======== Records for the exercise ========
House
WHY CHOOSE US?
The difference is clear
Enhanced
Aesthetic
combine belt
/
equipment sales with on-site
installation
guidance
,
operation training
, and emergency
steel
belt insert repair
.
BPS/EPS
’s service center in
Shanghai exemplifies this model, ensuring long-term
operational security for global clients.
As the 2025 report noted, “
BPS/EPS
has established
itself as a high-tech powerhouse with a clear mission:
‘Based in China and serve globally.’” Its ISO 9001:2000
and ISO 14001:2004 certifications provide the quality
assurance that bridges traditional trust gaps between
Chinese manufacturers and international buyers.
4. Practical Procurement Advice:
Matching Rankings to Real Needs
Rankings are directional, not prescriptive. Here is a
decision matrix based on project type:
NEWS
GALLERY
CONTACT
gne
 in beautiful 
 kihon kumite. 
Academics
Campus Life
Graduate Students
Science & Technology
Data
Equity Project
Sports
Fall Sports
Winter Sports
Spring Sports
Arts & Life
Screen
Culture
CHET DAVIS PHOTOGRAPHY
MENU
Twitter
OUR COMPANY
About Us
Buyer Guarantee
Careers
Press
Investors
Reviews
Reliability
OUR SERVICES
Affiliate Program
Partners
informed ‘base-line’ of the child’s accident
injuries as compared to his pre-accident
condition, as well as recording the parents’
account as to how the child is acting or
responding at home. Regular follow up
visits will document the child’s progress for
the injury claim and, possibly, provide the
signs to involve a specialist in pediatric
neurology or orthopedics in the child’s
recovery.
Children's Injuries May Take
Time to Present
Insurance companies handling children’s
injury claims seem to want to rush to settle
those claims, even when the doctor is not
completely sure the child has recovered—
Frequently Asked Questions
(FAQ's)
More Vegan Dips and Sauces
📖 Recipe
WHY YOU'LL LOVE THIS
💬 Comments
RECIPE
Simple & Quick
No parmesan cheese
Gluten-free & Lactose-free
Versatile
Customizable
========
▶ [What to do]: Take the entries above and copy them exactly from the first line through the line with "condition, as well as recording the parents’"; leave out every line after it.

▶ [Output]:
House
WHY CHOOSE US?
The difference is clear
Enhanced
Aesthetic
combine belt
/
equipment sales with on-site
installation
guidance
,
operation training
, and emergency
steel
belt insert repair
.
BPS/EPS
’s service center in
Shanghai exemplifies this model, ensuring long-term
operational security for global clients.
As the 2025 report noted, “
BPS/EPS
has established
itself as a high-tech powerhouse with a clear mission:
‘Based in China and serve globally.’” Its ISO 9001:2000
and ISO 14001:2004 certifications provide the quality
assurance that bridges traditional trust gaps between
Chinese manufacturers and international buyers.
4. Practical Procurement Advice:
Matching Rankings to Real Needs
Rankings are directional, not prescriptive. Here is a
decision matrix based on project type:
NEWS
GALLERY
CONTACT
gne
 in beautiful 
 kihon kumite. 
Academics
Campus Life
Graduate Students
Science & Technology
Data
Equity Project
Sports
Fall Sports
Winter Sports
Spring Sports
Arts & Life
Screen
Culture
CHET DAVIS PHOTOGRAPHY
MENU
Twitter
OUR COMPANY
About Us
Buyer Guarantee
Careers
Press
Investors
Reviews
Reliability
OUR SERVICES
Affiliate Program
Partners
informed ‘base-line’ of the child’s accident
injuries as compared to his pre-accident
condition, as well as recording the parents’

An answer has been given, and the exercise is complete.